Happy new year and hello everybody,

I am just asking if anybody could help add names or weblinks to a list of english based newspapers, magazines or radio stations that are active within Portugal. I moved across to work in Lisbon back in August 2008 but now i am trying help my fiancé find work or even work experience in english speaking media organisation. Any email address, weblinks or contacts would be greatly appreciated.

Before moving over here she worked as a journalist and reporter for the Belfast Telegraph and BBC Northern Ireland so her hunt for work starts with these media types of organisations. I work in Lisbon for the Portuguese Football Federation so i am just trying help her get settled and meet a few people the way i have.

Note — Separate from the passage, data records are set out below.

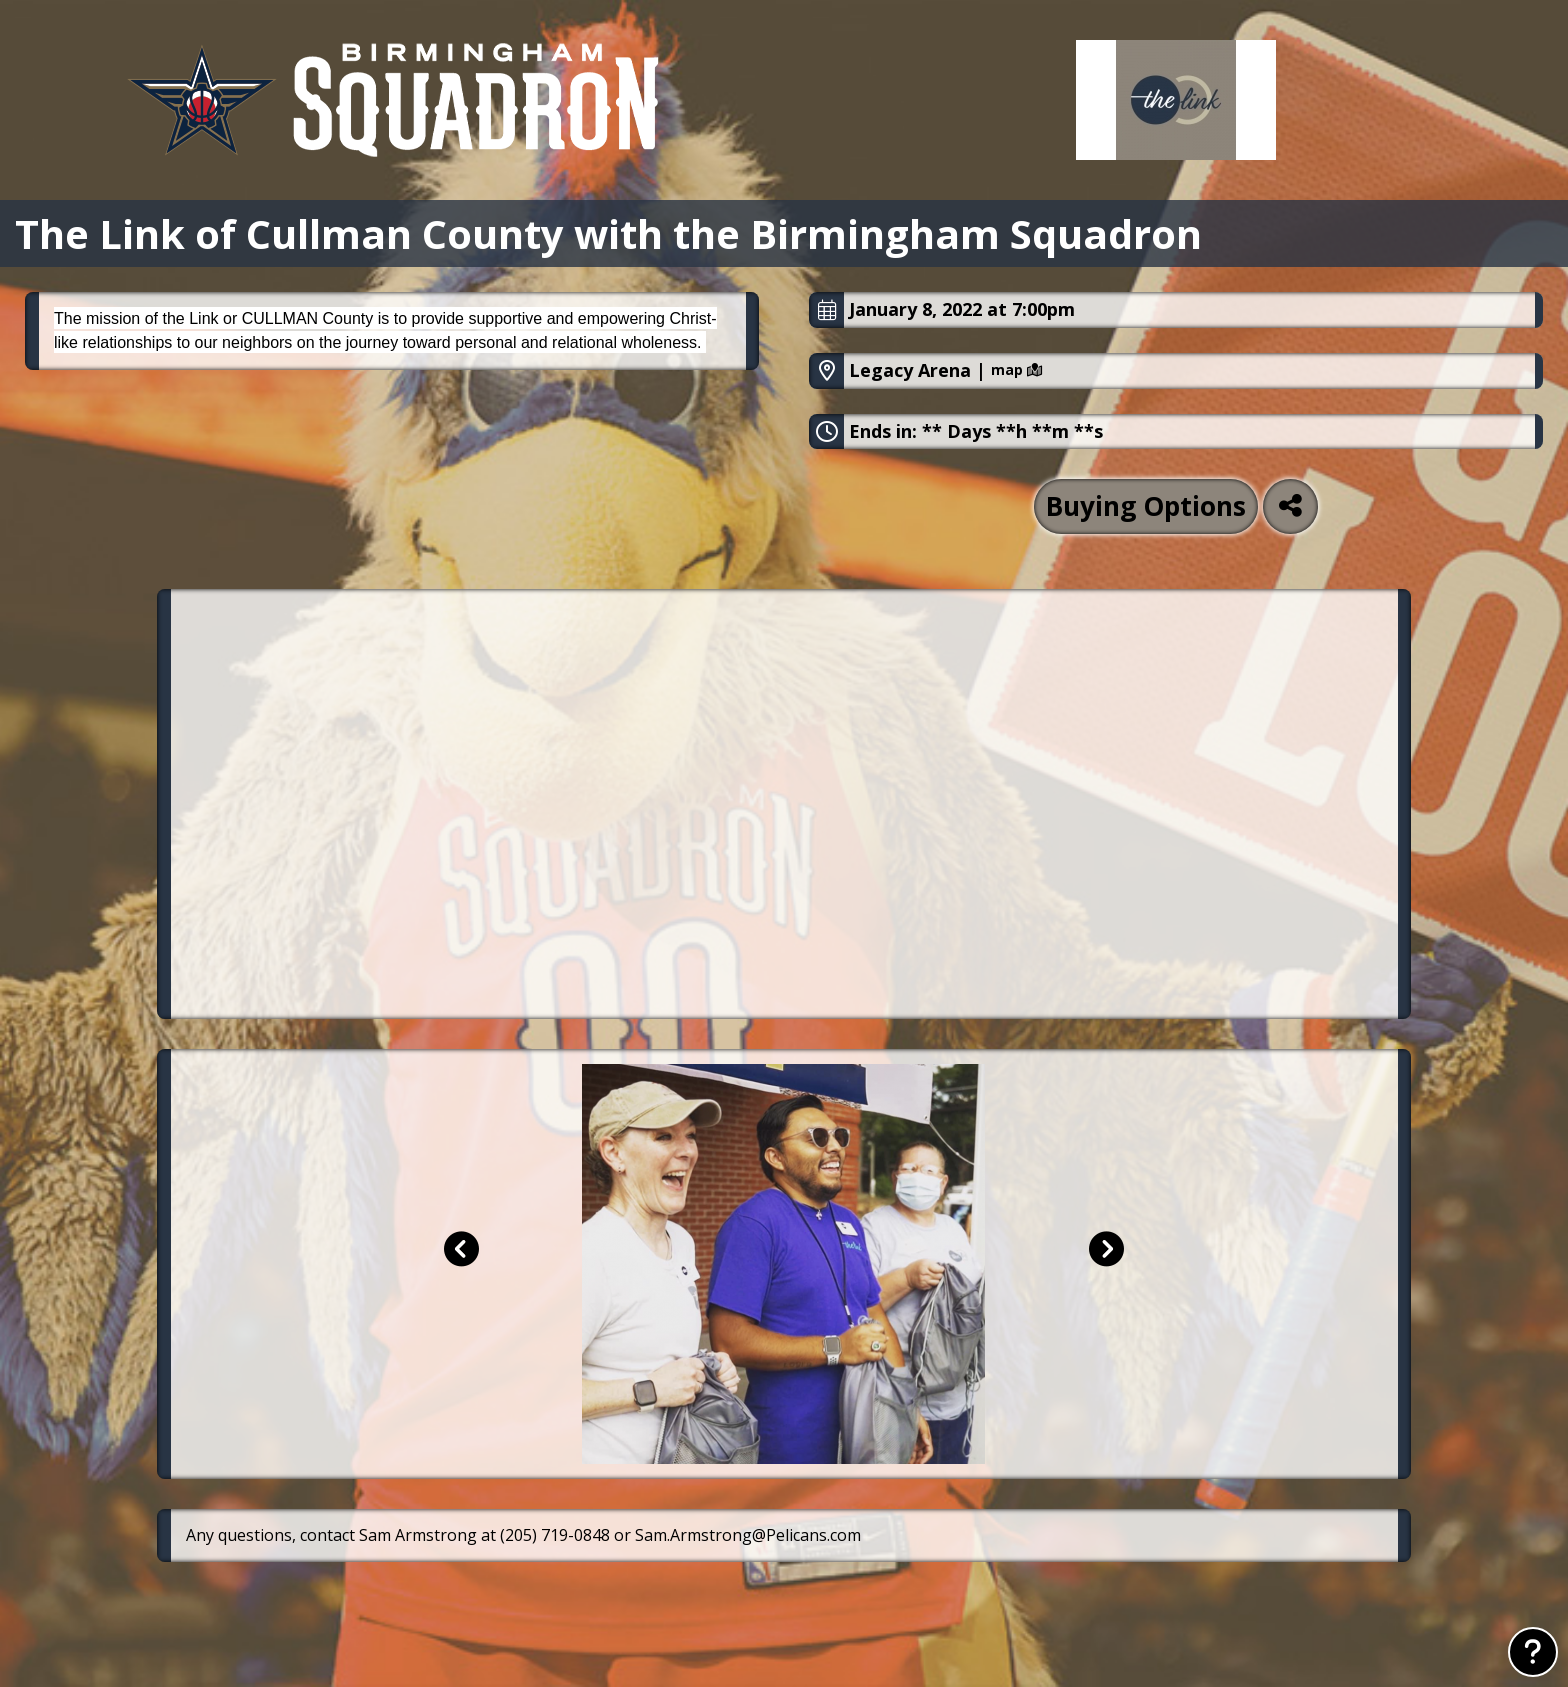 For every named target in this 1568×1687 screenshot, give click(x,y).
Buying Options (1146, 506)
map (1016, 370) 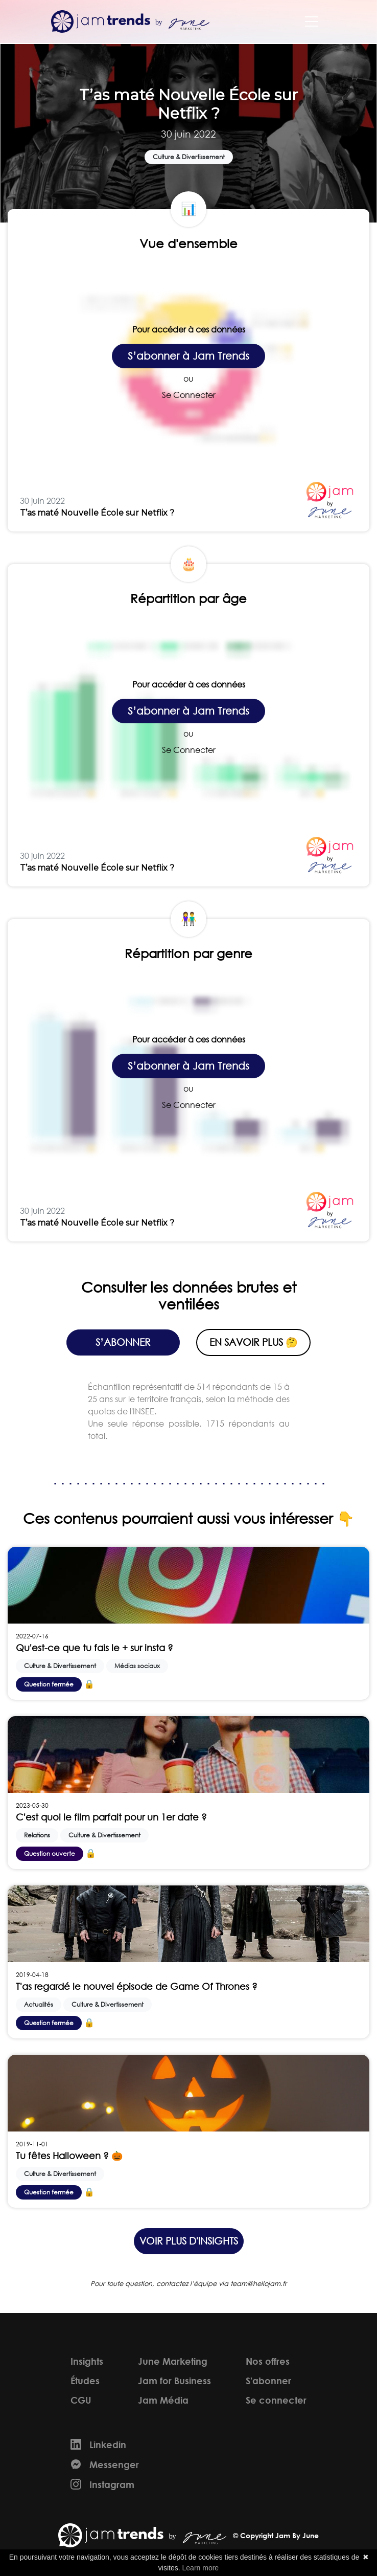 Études (85, 2380)
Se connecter (276, 2400)
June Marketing (172, 2361)
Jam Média (163, 2400)
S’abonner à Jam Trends (188, 356)
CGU (80, 2400)
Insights (86, 2361)
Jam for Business (174, 2380)
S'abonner (268, 2380)
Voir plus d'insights (188, 2241)
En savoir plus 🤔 (253, 1342)
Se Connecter (189, 394)
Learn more (200, 2568)
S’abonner (123, 1342)
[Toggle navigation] (311, 21)
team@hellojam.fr (258, 2283)
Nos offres (268, 2361) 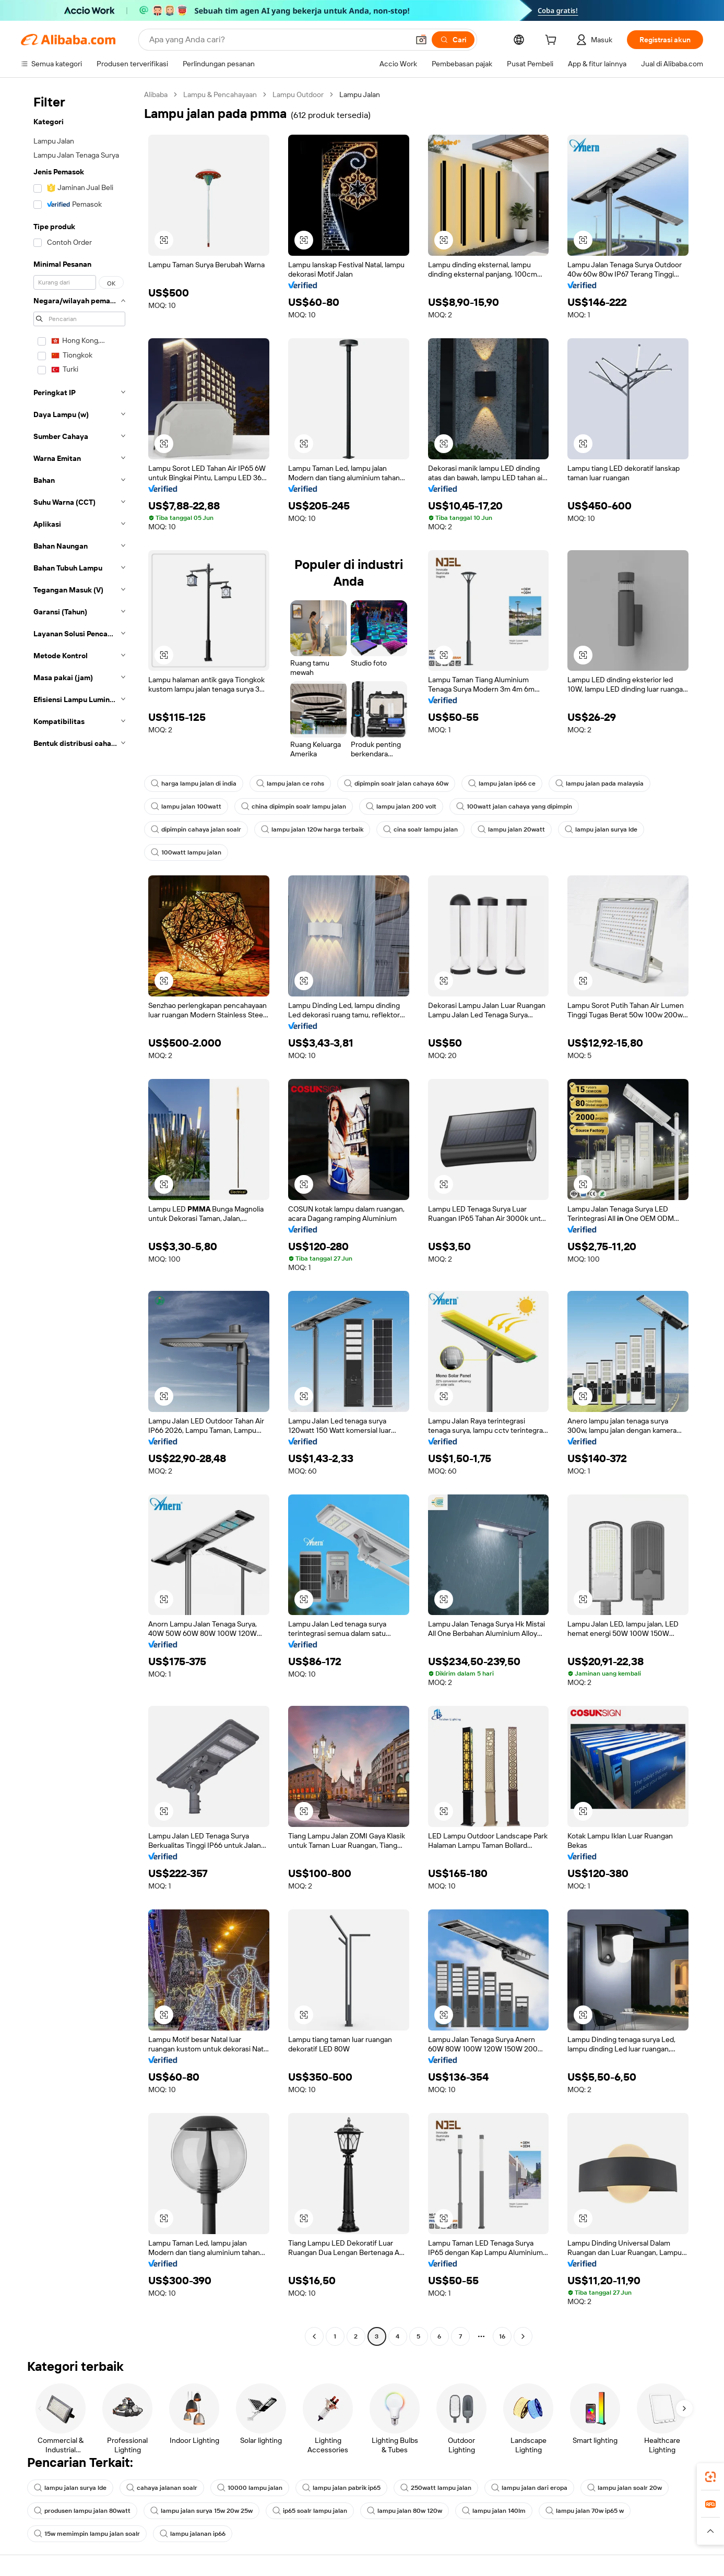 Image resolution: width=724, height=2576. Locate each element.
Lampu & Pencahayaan (220, 94)
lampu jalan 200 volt (401, 806)
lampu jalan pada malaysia (599, 783)
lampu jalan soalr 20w (624, 2488)
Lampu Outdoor (298, 94)
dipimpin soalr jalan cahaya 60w (396, 783)
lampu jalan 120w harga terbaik (312, 829)
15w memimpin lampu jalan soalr (87, 2534)
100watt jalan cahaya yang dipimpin (514, 806)
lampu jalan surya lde (601, 829)
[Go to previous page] (314, 2336)
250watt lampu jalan (435, 2488)
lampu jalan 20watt (511, 829)
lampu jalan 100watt (186, 806)
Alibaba (156, 94)
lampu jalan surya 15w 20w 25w (201, 2511)
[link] (710, 2476)
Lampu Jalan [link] (359, 94)
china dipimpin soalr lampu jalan (293, 806)
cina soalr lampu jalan (420, 829)
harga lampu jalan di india (193, 783)
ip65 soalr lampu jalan (309, 2511)
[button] (421, 39)
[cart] (553, 41)
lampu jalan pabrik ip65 (341, 2488)
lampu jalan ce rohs (290, 783)
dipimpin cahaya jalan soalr (196, 829)
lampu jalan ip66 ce (502, 783)
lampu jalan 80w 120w (404, 2511)
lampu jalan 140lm (494, 2511)
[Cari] (453, 39)
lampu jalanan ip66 (192, 2534)
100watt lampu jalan (186, 852)
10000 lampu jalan (249, 2488)
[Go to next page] (523, 2336)
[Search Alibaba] (278, 39)
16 (502, 2336)
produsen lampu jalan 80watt (82, 2511)
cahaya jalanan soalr (161, 2488)
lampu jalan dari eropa (529, 2488)
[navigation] (79, 1217)
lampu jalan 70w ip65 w (584, 2511) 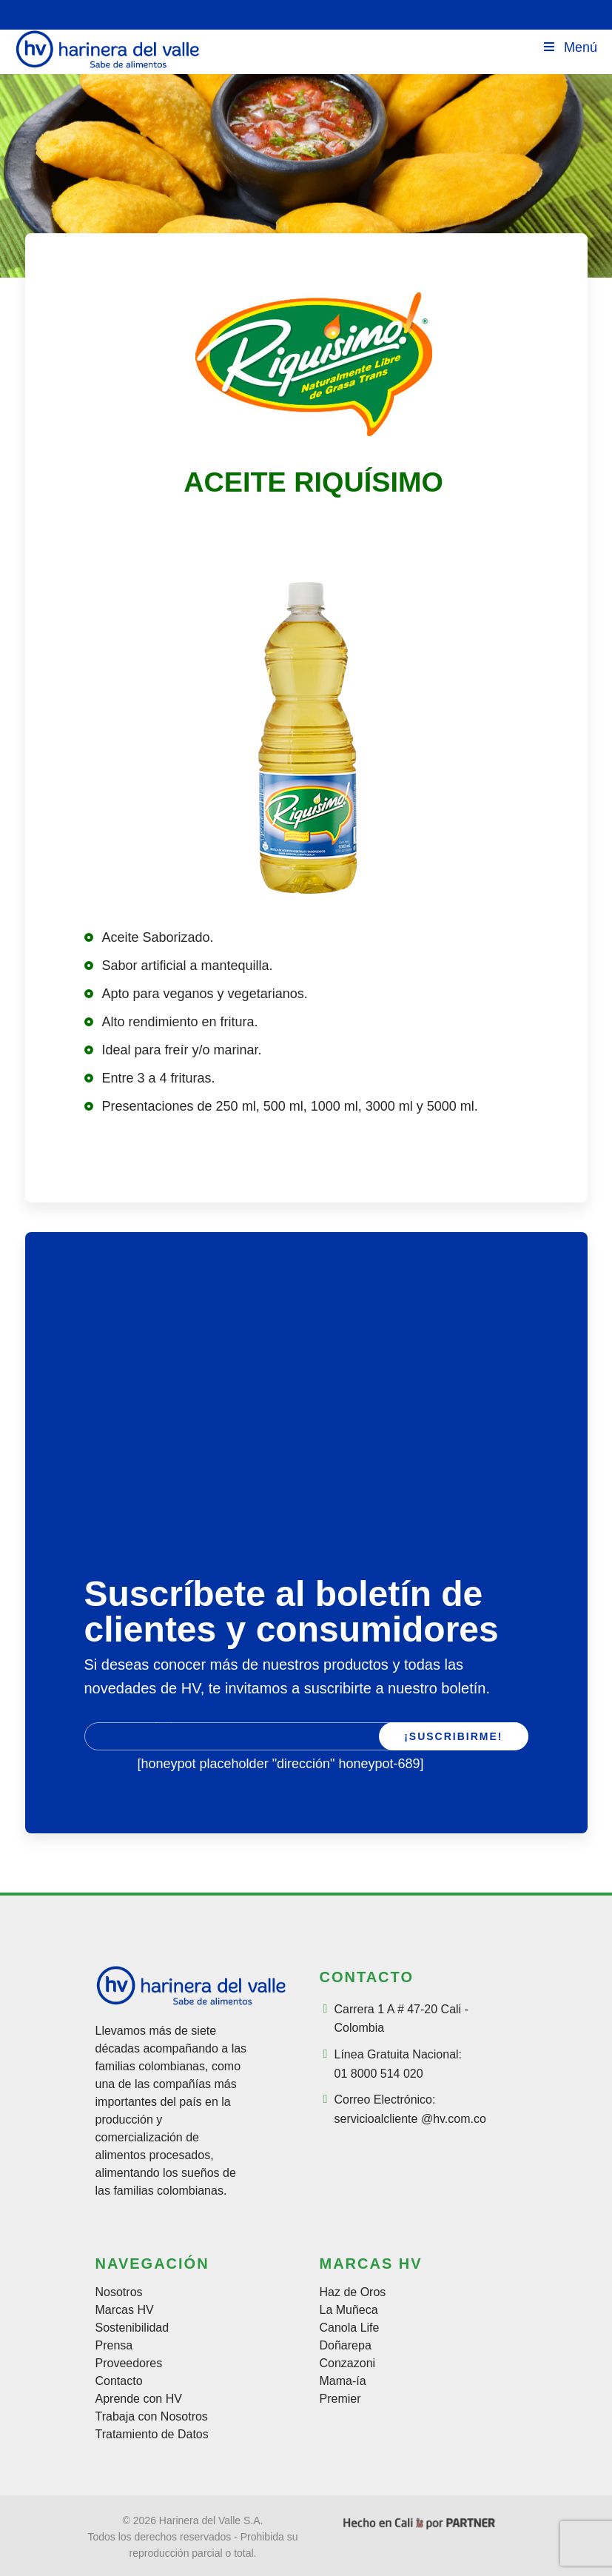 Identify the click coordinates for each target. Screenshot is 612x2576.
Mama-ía (343, 2381)
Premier (340, 2399)
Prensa (114, 2346)
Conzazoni (348, 2363)
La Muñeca (349, 2310)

Thanks for taking the time to read this, 

All the best for 2010

Jools


----------



## siobhanwf

jools17 said:


> Happy new year and hello everybody,
> 
> I am just asking if anybody could help add names or weblinks to a list of english based newspapers, magazines or radio stations that are active within Portugal. I moved across to work in Lisbon back in August 2008 but now i am trying help my fiancé find work or even work experience in english speaking media organisation. Any email address, weblinks or contacts would be greatly appreciated.
> 
> Before moving over here she worked as a journalist and reporter for the Belfast Telegraph and BBC Northern Ireland so her hunt for work starts with these media types of organisations. I work in Lisbon for the Portuguese Football Federation so i am just trying help her get settled and meet a few people the way i have.
> 
> Thanks for taking the time to read this,
> 
> All the best for 2010
> 
> Jools


Welcome Jools

The Portugal News - Home Page of Portugal's National Weekend Newspaper in English

The News is Portugal's largest circulation English language newspaper. Established for over 20 years, 


Algarve Resident - the REAL Algarve Resident - 1st for News, information and classifieds


----------



## jools17

Thank you Siobhan, i will send their offices an email. much appreciated. Jools


----------



## sandil

Hi Jools,
Did your fiance (probably wife by now!) have any luck finding a job? I'm in marketing/advertising and am looking for something in media...any chance of knowing of anything in this field?
Thanks,
Sandi


----------